··· Source data

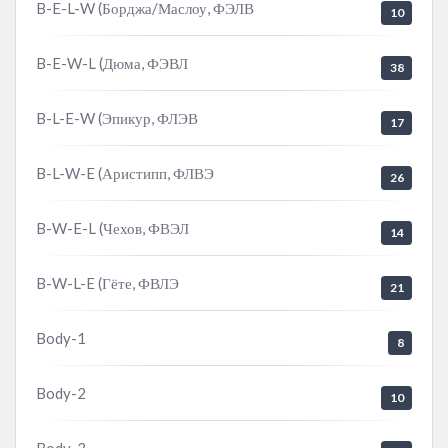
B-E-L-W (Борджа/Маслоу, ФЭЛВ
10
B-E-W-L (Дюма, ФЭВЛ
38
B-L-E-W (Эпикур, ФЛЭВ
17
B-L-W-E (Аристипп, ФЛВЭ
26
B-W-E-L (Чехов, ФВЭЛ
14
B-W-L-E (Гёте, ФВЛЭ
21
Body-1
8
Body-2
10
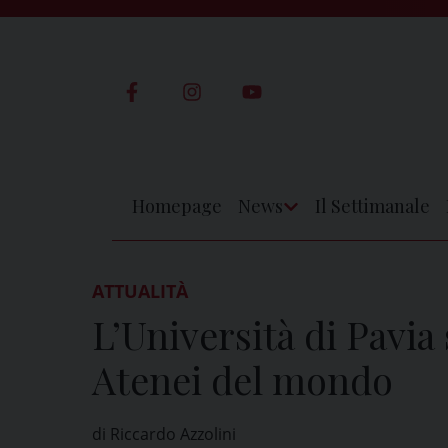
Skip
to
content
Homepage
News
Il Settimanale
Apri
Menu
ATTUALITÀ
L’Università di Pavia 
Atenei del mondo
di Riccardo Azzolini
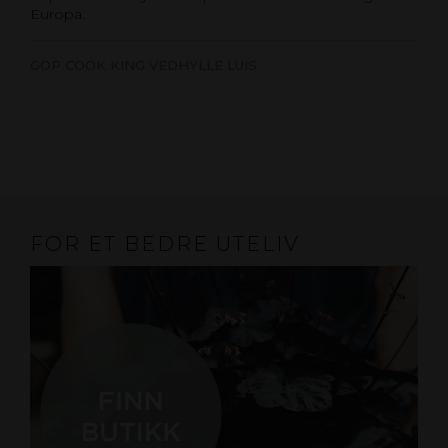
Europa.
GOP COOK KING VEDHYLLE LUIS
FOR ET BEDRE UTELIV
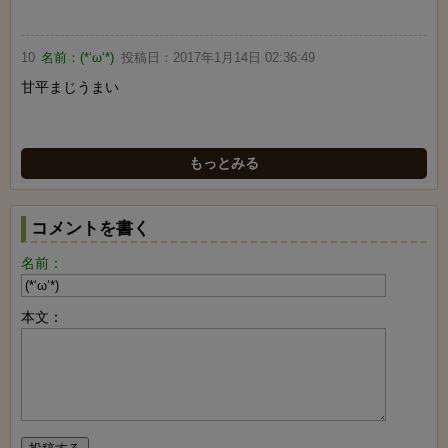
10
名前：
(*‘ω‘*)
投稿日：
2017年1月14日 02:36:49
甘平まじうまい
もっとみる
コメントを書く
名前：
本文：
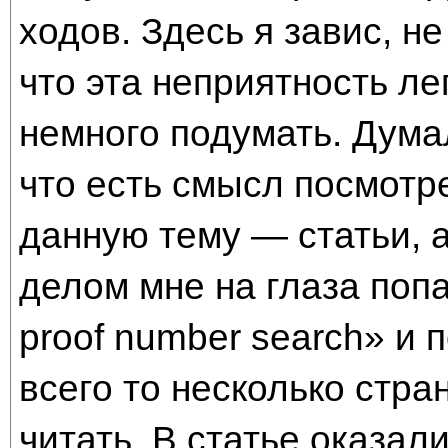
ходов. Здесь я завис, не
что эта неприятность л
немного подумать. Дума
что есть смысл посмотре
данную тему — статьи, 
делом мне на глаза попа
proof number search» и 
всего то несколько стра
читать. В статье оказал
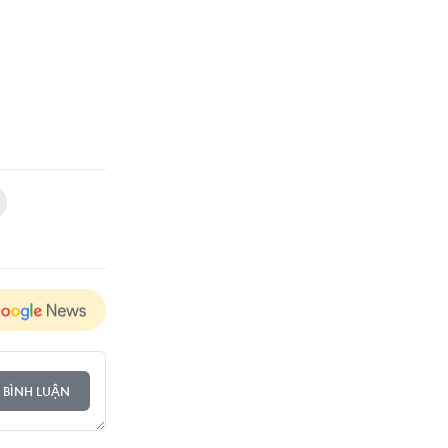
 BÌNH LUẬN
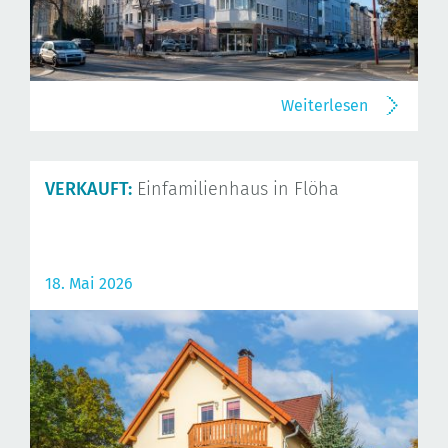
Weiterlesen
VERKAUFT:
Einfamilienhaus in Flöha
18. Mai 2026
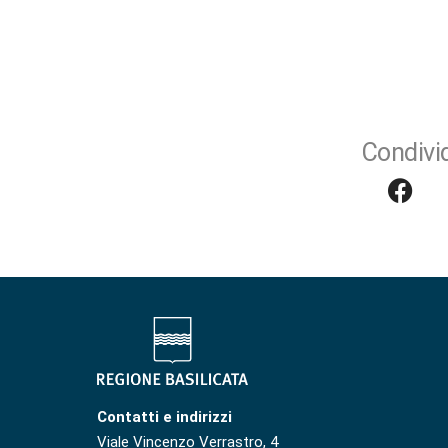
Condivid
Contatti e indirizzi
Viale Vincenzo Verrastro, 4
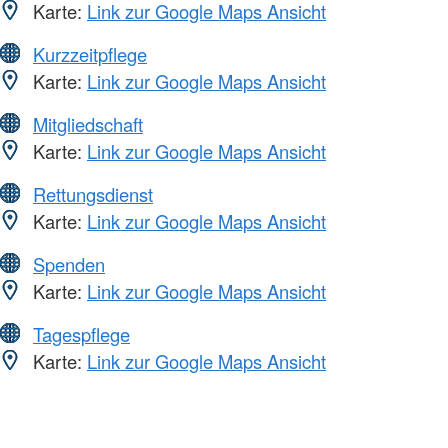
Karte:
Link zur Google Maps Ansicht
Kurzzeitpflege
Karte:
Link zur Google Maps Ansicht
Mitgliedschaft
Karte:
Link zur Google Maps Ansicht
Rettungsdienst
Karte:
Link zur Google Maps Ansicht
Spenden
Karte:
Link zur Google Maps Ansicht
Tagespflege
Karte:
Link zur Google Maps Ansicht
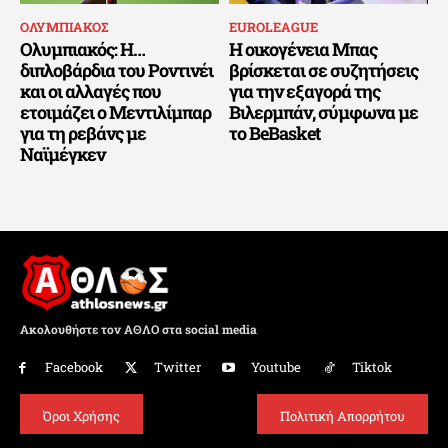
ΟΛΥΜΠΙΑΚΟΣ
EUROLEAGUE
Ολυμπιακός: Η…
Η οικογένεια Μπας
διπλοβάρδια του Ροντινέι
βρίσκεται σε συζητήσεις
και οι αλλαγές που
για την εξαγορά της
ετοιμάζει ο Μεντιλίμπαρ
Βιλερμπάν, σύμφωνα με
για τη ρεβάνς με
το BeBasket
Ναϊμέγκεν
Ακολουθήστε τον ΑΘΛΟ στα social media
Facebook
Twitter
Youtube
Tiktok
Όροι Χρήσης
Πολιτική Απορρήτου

······

→ **What you have to do**: Repeat each line above exactly as it reads, omitting any pictures.

→ **Reply to the task**:
B-E-L-W (Борджа/Маслоу, ФЭЛВ
10
B-E-W-L (Дюма, ФЭВЛ
38
B-L-E-W (Эпикур, ФЛЭВ
17
B-L-W-E (Аристипп, ФЛВЭ
26
B-W-E-L (Чехов, ФВЭЛ
14
B-W-L-E (Гёте, ФВЛЭ
21
Body-1
8
Body-2
10
Skip
to
content
Homepage
News
Il Settimanale
Apri
Menu
ATTUALITÀ
L’Università di Pavia 
Atenei del mondo
di Riccardo Azzolini
Europa.
GOP COOK KING VEDHYLLE LUIS
FOR ET BEDRE UTELIV
10
名前：
(*‘ω‘*)
投稿日：
2017年1月14日 02:36:49
甘平まじうまい
もっとみる
コメントを書く
名前：
本文：
ходов. Здесь я завис, не
что эта неприятность л
немного подумать. Дума
что есть смысл посмотре
данную тему — статьи, 
делом мне на глаза попа
proof number search» и 
всего то несколько стра
читать. В статье оказал
 BÌNH LUẬN
Weiterlesen
VERKAUFT:
Einfamilienhaus in Flöha
18. Mai 2026
Condivid
Contatti e indirizzi
Viale Vincenzo Verrastro, 4
Karte:
Link zur Google Maps Ansicht
Kurzzeitpflege
Karte:
Link zur Google Maps Ansicht
Mitgliedschaft
Karte:
Link zur Google Maps Ansicht
Rettungsdienst
Karte:
Link zur Google Maps Ansicht
Spenden
Karte:
Link zur Google Maps Ansicht
Tagespflege
Karte:
Link zur Google Maps Ansicht
ΟΛΥΜΠΙΑΚΟΣ
EUROLEAGUE
Ολυμπιακός: Η…
Η οικογένεια Μπας
διπλοβάρδια του Ροντινέι
βρίσκεται σε συζητήσεις
και οι αλλαγές που
για την εξαγορά της
ετοιμάζει ο Μεντιλίμπαρ
Βιλερμπάν, σύμφωνα με
για τη ρεβάνς με
το BeBasket
Ναϊμέγκεν
Ακολουθήστε τον ΑΘΛΟ στα social media
Facebook
Twitter
Youtube
Tiktok
Όροι Χρήσης
Πολιτική Απορρήτου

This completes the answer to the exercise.